David Bromwich, in an essay in The New York Review of Books (“Trapped in the Virtual Classroom” July 9, 2015), posed the shortcomings of the online classroom. While he admits that information (as distinct from knowledge) can be transmitted to large numbers of people, with the resulting advantages to our society, the disadvantages of such forms of education lie in the lack of human contact—human interaction—that so often lies at the heart of real cultural growth.

I’m an amateur photographer, thoroughly enchanted by the latest technology, which has changed my own focus from the skills involved in chemical photographic processes to those of their digital equivalents. I see the tremendous advantages of working on an image in my computer, where little mistakes can usually be corrected with a simple key press and where the instantaneous transformations that take place almost routinely provide me with a huge easel on which to practice my craft.

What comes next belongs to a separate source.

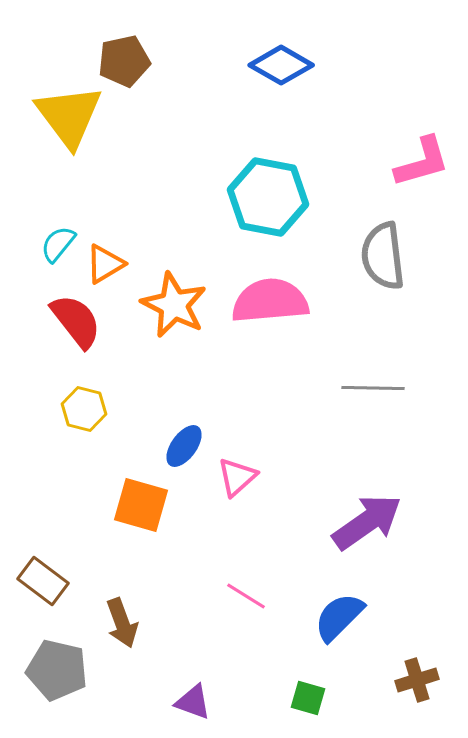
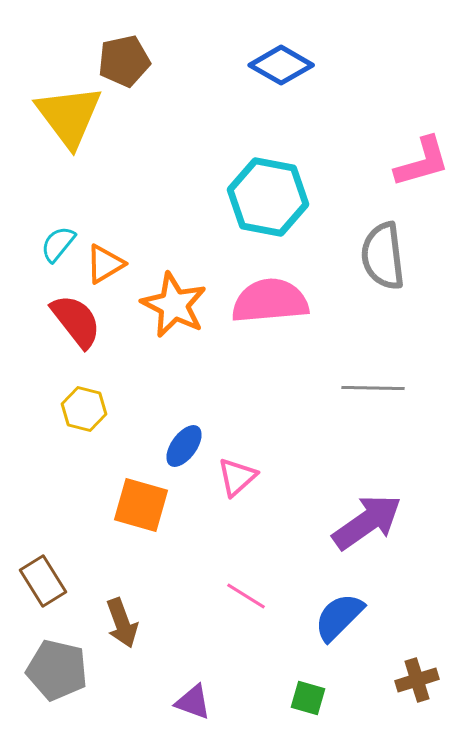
brown rectangle: rotated 21 degrees clockwise
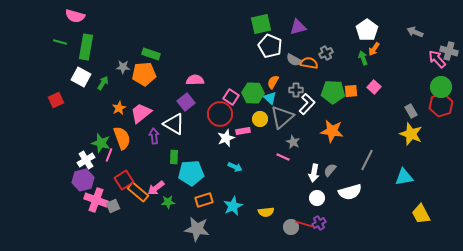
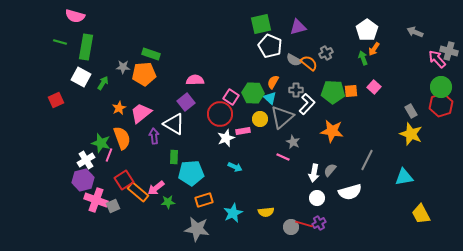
orange semicircle at (309, 63): rotated 30 degrees clockwise
cyan star at (233, 206): moved 7 px down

At the same time, I enjoy the ease with which I can ask questions online to solve the inevitable vagaries inherent in solitary study. Anything I can think of to ask, somebody has already faced and more or less resolved. I’m indebted to the Internet as much as I am to my digital camera. I trust that my skills are improving.

Last week, Judith and I attended an all-day presentation by a well-known photographer and teacher, dealing with techniques for creating well-lit and well-composed portraits. Even though the class numbered over a hundred people with a wide range of knowledge and skills, we came home inspired by the teacher to try some of the methods he had found so successful. I’ve tried to imagine what that workshop would have been like if it had been simply one of the many video courses that are available. Perhaps we could have absorbed the information just as well. I know, however, that I would not have found that inspiration in a video—it needed the human connection, well worth the time and effort of attending a class in a nearby city. There’s something about hearing and seeing an expert teaching skills that goes beyond the skills themselves.

Photography is more than a skill with operating equipment, whether chemical or digital. I have to believe it is an art that I can learn with thousands of hours of experiment and study. The art is in learning to see. Engaging one’s creative impulses is more important than applying the rather mechanistic rules, even of difficult-to-define composition and color. Those impulses are the difference between art and craft. I’ve always considered myself a moderate craftsman, whether with words or pictures. What I lack is that eye—the recognition of the difference between ordinary and extraordinary. And I know that inspiration is the motive force toward being able to express fully what I feel behind these eyes of mine.

Bromwich acknowledges the benefits of learning, especially among the millions of people who would never, without the miracles of digital technology, be able to contribute to the general accumulation of societal advances. But beyond that learning is insight—the mysterious awareness that comes, often unexpectedly, from an emotional connection with a teacher. It’s insights that form the growing edge of knowledge and occasionally of wisdom. It’s the “aha!” that comes unbidden in any field, whether looking at a graphical image or a mathematical equation.

I’ve taken thousands of photographs since the beginning of the twentieth century when I purchased my first digital camera. Every once in a great while does one of them strike me as exceptional. I treasure those occasional reflections of something deeper in my psyche than producing a “good” image. After last week, I’ve been aware of a great lack in my photographic life—the human interaction. I have a small group of friends with whom I regularly share my writing, and I’m indebted to them and to that interaction among us for whatever improvement I may be making with regard to putting words together. Now I know that I need to nurture what connections I have among people with an interest in photography, for the sake of my own growth and satisfaction.

I’ll continue to sit down at my computer and view some of the many video “how to do it” sessions. But none of them will compare with handing a print I’ve made to a trusted colleague and asking, “What do you see in this?”